En la calle Alsina 1169 se encuentra la Dirección de Artes Visuales, un edificio que deslumbra por su fachada ricamente decorada por uno de nuestros mayores eclécticos, el arquitecto Alejandro Christophersen. Fue proyectada para sede de la Compañía Primitiva de Gas, una poderosa firma inglesa que fue monopolizando el servicio de gas en la ciudad, antes de su nacionalización, durante el primer gobierno de Perón. Allí no sólo estaban las oficinas de la empresa, sino locales de venta de sus cocinas, calefones, heladeras y demás productos, y el salón donde desde fines de los años ‘20 daban clases de cocina sus ecónomas, especialmente contratadas para promover el uso de la cocina a gas entre las amas de casa.

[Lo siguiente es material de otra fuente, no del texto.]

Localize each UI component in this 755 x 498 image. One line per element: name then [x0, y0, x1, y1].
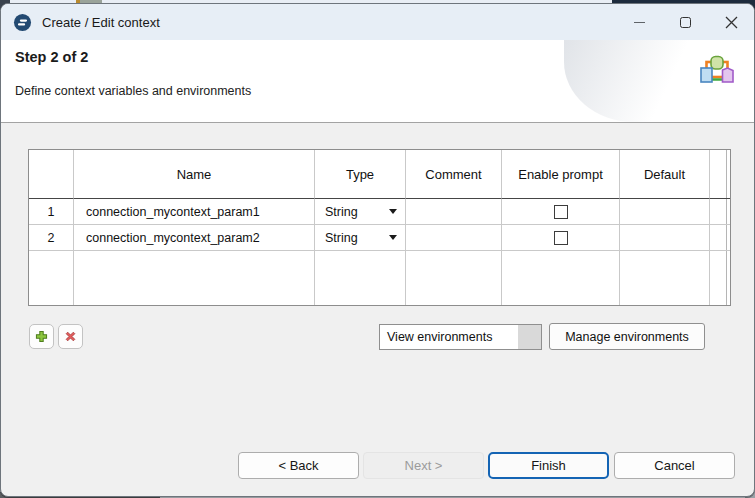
cancel-button[interactable]: Cancel	[614, 452, 735, 479]
maximize-icon	[680, 17, 691, 28]
column-header-name[interactable]: Name	[74, 150, 315, 199]
back-button[interactable]: < Back	[238, 452, 359, 479]
type-value: String	[325, 231, 358, 245]
chevron-down-icon[interactable]	[389, 235, 397, 240]
step-title: Step 2 of 2	[15, 49, 88, 65]
name-cell[interactable]: connection_mycontext_param1	[74, 199, 315, 225]
context-variables-table: Name Type Comment Enable prompt Default …	[28, 149, 731, 306]
add-variable-button[interactable]	[29, 324, 54, 349]
back-label: < Back	[278, 458, 318, 473]
empty-cell	[502, 251, 620, 305]
minimize-icon	[634, 22, 645, 23]
name-cell[interactable]: connection_mycontext_param2	[74, 225, 315, 251]
table-scrollbar-track[interactable]	[710, 251, 730, 305]
row-number: 2	[29, 225, 74, 251]
view-environments-gray-section	[518, 325, 541, 349]
next-label: Next >	[405, 458, 443, 473]
enable-prompt-checkbox[interactable]	[554, 231, 568, 245]
empty-cell	[315, 251, 406, 305]
talend-logo-icon	[13, 13, 32, 32]
delete-variable-button[interactable]	[58, 324, 83, 349]
enable-prompt-cell	[502, 225, 620, 251]
wizard-banner: Step 2 of 2 Define context variables and…	[1, 40, 754, 122]
column-header-num	[29, 150, 74, 199]
row-number: 1	[29, 199, 74, 225]
table-scrollbar-track[interactable]	[710, 225, 730, 251]
type-value: String	[325, 205, 358, 219]
screen: Create / Edit context Step 2 of 2 Define…	[0, 0, 755, 498]
empty-cell	[620, 251, 710, 305]
type-cell[interactable]: String	[315, 199, 406, 225]
delete-icon	[63, 329, 78, 344]
manage-environments-label: Manage environments	[565, 330, 689, 344]
cancel-label: Cancel	[654, 458, 694, 473]
column-header-type[interactable]: Type	[315, 150, 406, 199]
close-icon	[725, 16, 738, 29]
type-cell[interactable]: String	[315, 225, 406, 251]
view-environments-label: View environments	[380, 330, 492, 344]
window-controls	[616, 4, 754, 40]
comment-cell[interactable]	[406, 225, 502, 251]
view-environments-button[interactable]: View environments	[379, 324, 542, 350]
window-title: Create / Edit context	[42, 15, 160, 30]
column-header-enable-prompt[interactable]: Enable prompt	[502, 150, 620, 199]
next-button[interactable]: Next >	[363, 452, 484, 479]
finish-label: Finish	[531, 458, 566, 473]
table-scrollbar-track[interactable]	[710, 199, 730, 225]
empty-cell[interactable]	[74, 251, 315, 305]
empty-cell	[406, 251, 502, 305]
table-scrollbar-track[interactable]	[710, 150, 730, 199]
default-cell[interactable]	[620, 199, 710, 225]
chevron-down-icon[interactable]	[389, 209, 397, 214]
enable-prompt-checkbox[interactable]	[554, 205, 568, 219]
create-edit-context-dialog: Create / Edit context Step 2 of 2 Define…	[0, 3, 755, 497]
finish-button[interactable]: Finish	[488, 452, 609, 479]
minimize-button[interactable]	[616, 4, 662, 40]
context-wizard-icon	[697, 53, 737, 95]
header-separator	[1, 122, 754, 123]
manage-environments-button[interactable]: Manage environments	[549, 323, 705, 350]
empty-cell	[29, 251, 74, 305]
column-header-comment[interactable]: Comment	[406, 150, 502, 199]
column-header-default[interactable]: Default	[620, 150, 710, 199]
step-subtitle: Define context variables and environment…	[15, 84, 251, 98]
maximize-button[interactable]	[662, 4, 708, 40]
enable-prompt-cell	[502, 199, 620, 225]
close-button[interactable]	[708, 4, 754, 40]
plus-icon	[34, 329, 49, 344]
comment-cell[interactable]	[406, 199, 502, 225]
titlebar: Create / Edit context	[1, 4, 754, 40]
default-cell[interactable]	[620, 225, 710, 251]
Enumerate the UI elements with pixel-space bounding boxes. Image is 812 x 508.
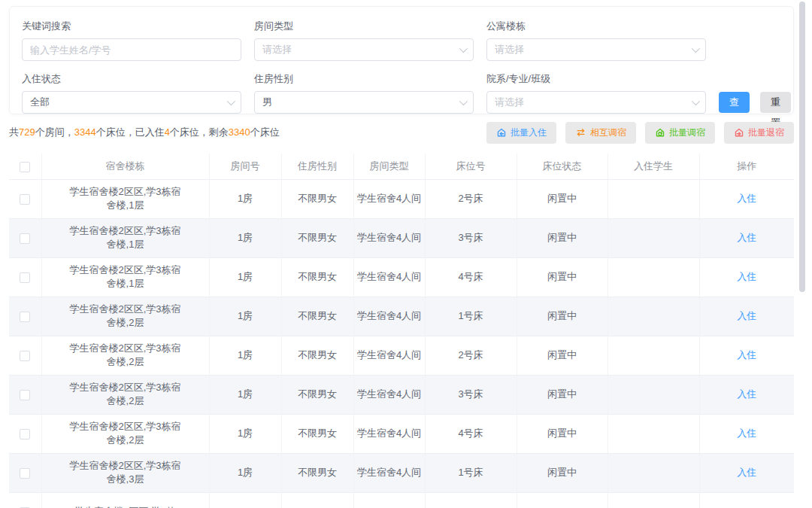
checkin-link[interactable]: 入住: [737, 467, 756, 478]
action-cell: 入住: [699, 375, 794, 414]
room-type-cell: 学生宿舍4人间: [353, 336, 425, 375]
table-row: 学生宿舍楼2区区,学3栋宿舍楼,2层 1房 不限男女 学生宿舍4人间 1号床 闲…: [9, 297, 794, 336]
room-type-cell: 学生宿舍4人间: [353, 414, 425, 453]
gender-label: 住房性别: [254, 72, 474, 86]
summary-label: 个房间，: [35, 126, 74, 138]
building-cell: 学生宿舍楼2区区,学3栋宿舍楼,2层: [41, 297, 209, 336]
keyword-search-field: 关键词搜索: [22, 20, 241, 61]
table-row: 学生宿舍楼2区区,学3栋宿舍楼,2层 1房 不限男女 学生宿舍4人间 2号床 闲…: [9, 336, 794, 375]
bed-cell: 1号床: [425, 297, 517, 336]
gender-cell: 不限男女: [281, 375, 353, 414]
bed-status-cell: 闲置中: [517, 257, 607, 297]
room-type-label: 房间类型: [254, 20, 474, 33]
row-checkbox[interactable]: [20, 194, 30, 205]
chevron-down-icon: [692, 44, 700, 53]
gender-cell: [281, 492, 353, 508]
building-cell: 学生宿舍楼2区区,学3栋宿舍楼,2层: [41, 336, 209, 375]
select-all-checkbox[interactable]: [20, 162, 30, 172]
bed-cell: 3号床: [425, 375, 517, 414]
row-checkbox[interactable]: [20, 351, 30, 361]
summary-number: 3340: [229, 126, 250, 138]
room-cell: 1房: [209, 375, 281, 414]
checkin-link[interactable]: 入住: [737, 427, 756, 439]
room-type-select[interactable]: 请选择: [254, 38, 474, 61]
gender-cell: 不限男女: [281, 257, 353, 297]
room-type-cell: [353, 492, 425, 508]
row-checkbox[interactable]: [20, 429, 30, 440]
checkin-link[interactable]: 入住: [737, 349, 756, 360]
bed-cell: 3号床: [425, 218, 517, 257]
summary-number: 4: [165, 126, 170, 138]
bed-cell: 2号床: [425, 336, 517, 375]
room-type-cell: 学生宿舍4人间: [353, 297, 425, 336]
swap-arrows-icon: [575, 127, 586, 138]
department-select[interactable]: 请选择: [486, 91, 706, 114]
table-row: 学生宿舍楼2区区,学3栋宿舍楼,1层 1房 不限男女 学生宿舍4人间 3号床 闲…: [9, 218, 794, 257]
checkin-link[interactable]: 入住: [737, 232, 756, 243]
gender-cell: 不限男女: [281, 453, 353, 492]
table-row: 学生宿舍楼2区区,学3栋宿舍楼,3层 1房 不限男女 学生宿舍4人间 1号床 闲…: [9, 453, 794, 492]
row-checkbox[interactable]: [20, 233, 30, 244]
room-type-cell: 学生宿舍4人间: [353, 218, 425, 257]
summary-number: 729: [19, 126, 35, 138]
bed-status-cell: 闲置中: [517, 375, 607, 414]
building-placeholder: 请选择: [495, 43, 524, 56]
col-gender: 住房性别: [281, 154, 353, 179]
keyword-search-input[interactable]: [22, 38, 241, 61]
row-checkbox[interactable]: [20, 272, 30, 283]
batch-transfer-button[interactable]: 批量调宿: [645, 122, 715, 144]
checkin-link[interactable]: 入住: [737, 310, 756, 321]
building-select[interactable]: 请选择: [486, 38, 706, 61]
reset-button[interactable]: 重置: [760, 92, 791, 113]
room-type-cell: 学生宿舍4人间: [353, 453, 425, 492]
bed-status-cell: 闲置中: [517, 179, 607, 218]
row-checkbox[interactable]: [20, 312, 30, 322]
action-cell: 入住: [699, 257, 794, 297]
mutual-swap-button[interactable]: 相互调宿: [565, 122, 636, 144]
action-cell: [699, 492, 794, 508]
student-cell: [607, 297, 699, 336]
table-row: 学生宿舍楼2区区,学3栋: [9, 492, 794, 508]
search-button[interactable]: 查询: [719, 92, 750, 113]
row-checkbox[interactable]: [20, 468, 30, 479]
batch-checkout-label: 批量退宿: [748, 126, 784, 139]
summary-label: 个床位: [250, 126, 280, 138]
gender-cell: 不限男女: [281, 414, 353, 453]
building-cell: 学生宿舍楼2区区,学3栋宿舍楼,2层: [41, 414, 209, 453]
gender-select[interactable]: 男: [254, 91, 474, 114]
gender-cell: 不限男女: [281, 218, 353, 257]
summary-number: 3344: [74, 126, 96, 138]
bed-cell: 4号床: [425, 414, 517, 453]
action-cell: 入住: [699, 414, 794, 453]
department-field: 院系/专业/班级 请选择: [486, 72, 706, 114]
room-cell: 1房: [209, 297, 281, 336]
checkin-link[interactable]: 入住: [737, 388, 756, 400]
action-cell: 入住: [699, 179, 794, 218]
col-student: 入住学生: [607, 154, 699, 179]
batch-checkout-button[interactable]: 批量退宿: [724, 122, 794, 144]
gender-value: 男: [262, 96, 272, 109]
occupancy-status-select[interactable]: 全部: [22, 91, 241, 114]
row-checkbox[interactable]: [20, 390, 30, 400]
table-header-row: 宿舍楼栋 房间号 住房性别 房间类型 床位号 床位状态 入住学生 操作: [9, 154, 794, 179]
action-cell: 入住: [699, 336, 794, 375]
bed-status-cell: 闲置中: [517, 336, 607, 375]
chevron-down-icon: [692, 97, 700, 105]
department-label: 院系/专业/班级: [486, 72, 706, 86]
summary-label: 个床位，已入住: [96, 126, 165, 138]
bed-cell: 2号床: [425, 179, 517, 218]
checkin-link[interactable]: 入住: [737, 271, 756, 282]
room-cell: [209, 492, 281, 508]
summary-text: 共729个房间，3344个床位，已入住4个床位，剩余3340个床位: [9, 126, 280, 139]
col-actions: 操作: [699, 154, 794, 179]
table-row: 学生宿舍楼2区区,学3栋宿舍楼,1层 1房 不限男女 学生宿舍4人间 4号床 闲…: [9, 257, 794, 297]
checkin-link[interactable]: 入住: [737, 193, 756, 204]
batch-checkin-label: 批量入住: [511, 126, 547, 139]
bed-status-cell: 闲置中: [517, 218, 607, 257]
student-cell: [607, 336, 699, 375]
room-type-cell: 学生宿舍4人间: [353, 179, 425, 218]
col-room-type: 房间类型: [353, 154, 425, 179]
vertical-scrollbar[interactable]: [799, 2, 805, 292]
table-row: 学生宿舍楼2区区,学3栋宿舍楼,2层 1房 不限男女 学生宿舍4人间 3号床 闲…: [9, 375, 794, 414]
batch-checkin-button[interactable]: 批量入住: [486, 122, 556, 144]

Entre ellas, como señalamos en otra oportunidad, descolló un ícono de nuestra cocina, Doña Petrona.
La mención de edificios donde hoy funcionan usos distintos a los de origen sería interminable. Pero la pregunta recurrente es ¿por qué no existe en ellos una referencia de lo que fueron? En otros tiempos, se creía que las placas de bronce dirimían la cuestión. Por fortuna, aquello va quedando atrás, aunque no tanto como uno quisiera. La memoria de esos lugares la encontramos a menudo en la web, no tanto en la folletería y casi nunca en el relato de sus actuales moradores. Esta suerte de anemia, de coma inducido de la memoria edilicia, no es patrimonio exclusivo de las maltratadas construcciones industriales. Es una ruptura que, a modo de radiografía implacable, nos habla de un cuerpo enfermo empeñado en mutilar sus raíces. Y del peor modo, abonándolas con mortíferas dosis de olvido. Museos de sitio, salas de interpretación, lugares de referencia, espacios de la memoria, o como los prefieran llamar. Por el bien de todos... ¡a escena!